# What you are asked to do
Only the lines holding the word "classificações" are wanted; copy each of them from the listing.

--------------------------------

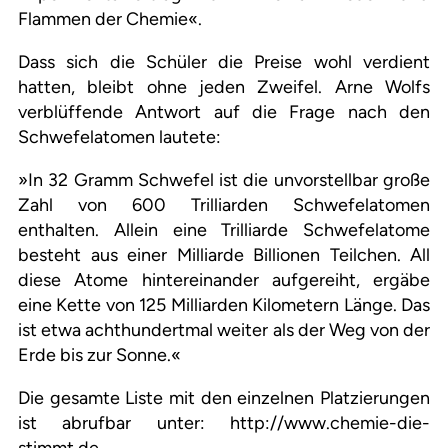
Flammen der Chemie«.
Dass sich die Schüler die Preise wohl verdient
hatten, bleibt ohne jeden Zweifel. Arne Wolfs
verblüffende Antwort auf die Frage nach den
Schwefelatomen lautete:
»In 32 Gramm Schwefel ist die unvorstellbar große
Zahl von 600 Trilliarden Schwefelatomen
enthalten. Allein eine Trilliarde Schwefelatome
besteht aus einer Milliarde Billionen Teilchen. All
diese Atome hintereinander aufgereiht, ergäbe
eine Kette von 125 Milliarden Kilometern Länge. Das
ist etwa achthundertmal weiter als der Weg von der
Erde bis zur Sonne.«
Die gesamte Liste mit den einzelnen Platzierungen
ist abrufbar unter: http://www.chemie-die-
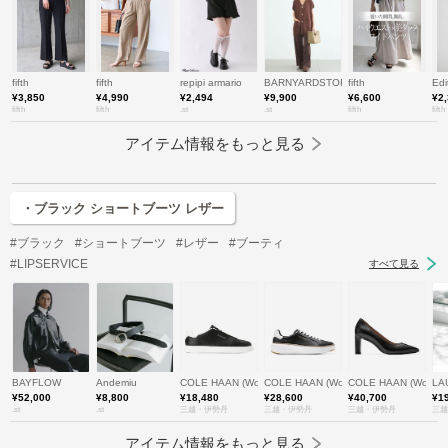
fifth
fifth
repipi armario
BARNYARDSTORM
fifth
Edi
¥3,850
¥4,990
¥2,494
¥9,900
¥6,600
¥2
fifth
fifth
.st
.st
fifth
fifth
アイテム情報をもっと見る
・ブラック ショートブーツ レザー
#ブラック
#ショートブーツ
#レザー
#ブーティ
#LIPSERVICE
すべて見る
BAYFLOW
Andemiu
COLE HAAN (Women)/コール ハーン
COLE HAAN (Women)/コール ハーン
COLE HAAN (Wom
LA
¥52,000
¥8,800
¥18,480
¥28,600
¥40,700
¥1
.st
.st
三越・伊勢丹
三越・伊勢丹
三越・伊勢丹
三越
アイテム情報をもっと見る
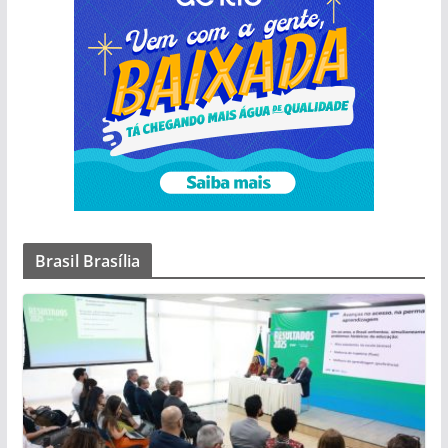
Brasil Brasília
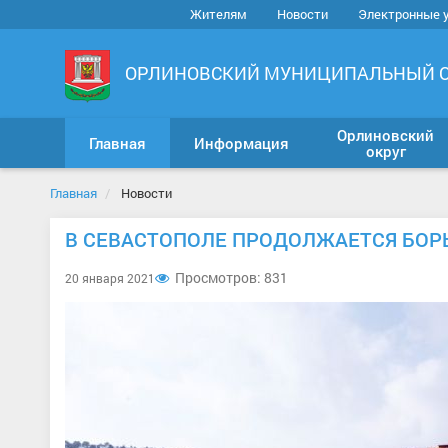
Жителям
Новости
Электронные 
ОРЛИНОВСКИЙ МУНИЦИПАЛЬНЫЙ 
Орлиновский
Главная
Информация
округ
Главная
Новости
В СЕВАСТОПОЛЕ ПРОДОЛЖАЕТСЯ БОРЬ
Просмотров: 831
20 января 2021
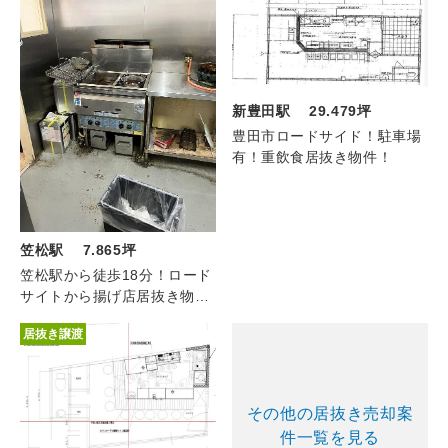
新豊田駅 29.479坪
豊田市ロードサイド！駐車場
有！重飲食居抜き物件！
笠松駅 7.865坪
笠松駅から徒歩18分！ロード
サイトから揚げ店居抜き物
件！
居抜き譲渡
その他の居抜き売却案
件一覧を見る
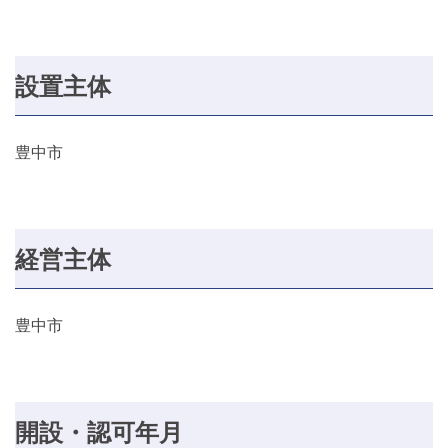
設置主体
豊中市
経営主体
豊中市
開設・認可年月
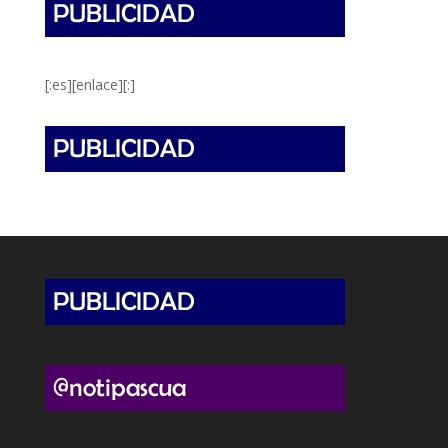
[:es][enlace][:]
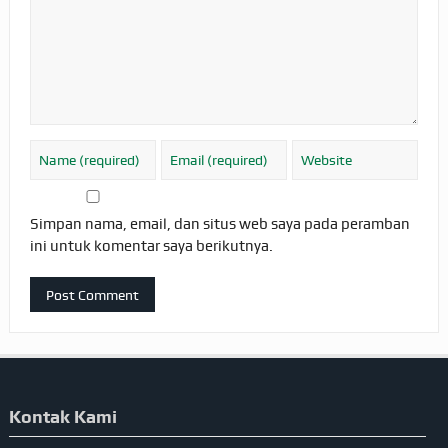
Simpan nama, email, dan situs web saya pada peramban
ini untuk komentar saya berikutnya.
Kontak Kami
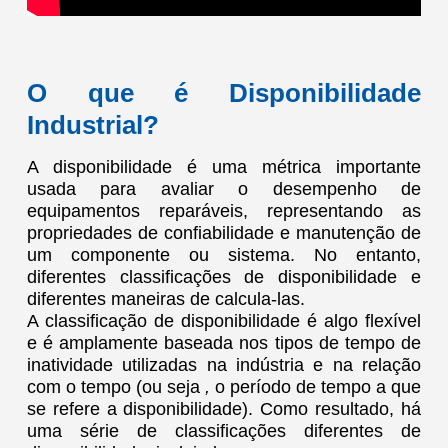
O que é Disponibilidade
Industrial?
A disponibilidade é uma métrica importante
usada para avaliar o desempenho de
equipamentos reparáveis, representando as
propriedades de confiabilidade e manutenção de
um componente ou sistema. No entanto,
diferentes classificações de disponibilidade e
diferentes maneiras de calcula-las.
A classificação de disponibilidade é algo flexível
e é amplamente baseada nos tipos de tempo de
inatividade utilizadas na indústria e na relação
com o tempo (ou seja
,
o período de tempo a que
se refere a disponibilidade). Como resultado, há
uma série de classificações diferentes de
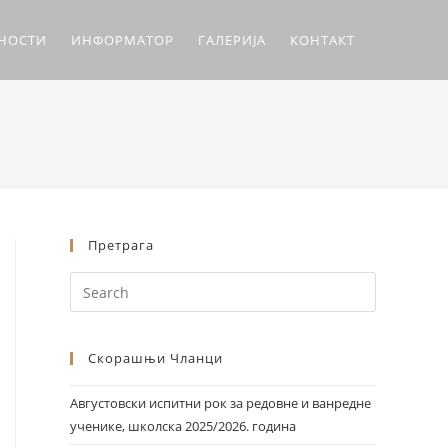
ЛНОСТИ
ИНФОРМАТОР
ГАЛЕРИЈА
КОНТАКТ
Претрага
Скорашњи Чланци
Августовски испитни рок за редовне и ванредне
ученике, школска 2025/2026. година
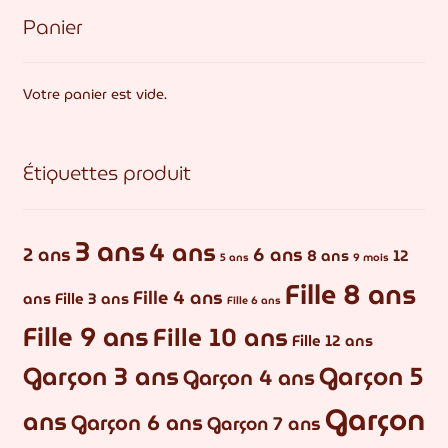
Panier
Votre panier est vide.
Étiquettes produit
3 ans
4 ans
2 ans
6 ans
8 ans
12
5 ans
9 mois
Fille 8 ans
Fille 4 ans
ans
Fille 3 ans
Fille 6 ans
Fille 9 ans
Fille 10 ans
Fille 12 ans
Garçon 3 ans
Garçon 5
Garçon 4 ans
Garçon
ans
Garçon 6 ans
Garçon 7 ans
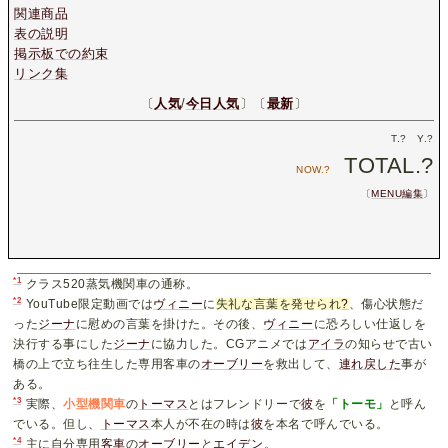
関連商品
表の説明
掲示板での約束
リンク集
〔
人気
/
今日人気
〕〔
最新
〕
T.
?
Y.
?
TOTAL.
?
NOW.
?
〔
MENU編集
〕
*1
クラス520蒸気機関車の通称。
*2
YouTube限定動画では
ヴィニー
に
失礼な言葉を発せられ
?
、傷心状態だ
った
ジーナ
に慰めの言葉を掛けた。その後、
ヴィニー
に恐ろしい仕返しを
決行する事にした
ジーナ
に協力した。CGアニメでは
アイラ
の知らせで古い
橋の上で立ち往生した専用客車の
オーブリー
を救出して、
連れ戻した
事が
ある。
*3
実際、
小型機関車
の
トーマス
とはフレンドリーで
彼
を
「トーモ」
と呼ん
でいる。但し、
トーマス
本人が不在の時は
彼
を本名で呼んでいる。
*4
主に自分専用
客車
の
オーブリー
と
エイデン
。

--------------------------------

# Problem solution
diferentes classificações de disponibilidade e
uma série de classificações diferentes de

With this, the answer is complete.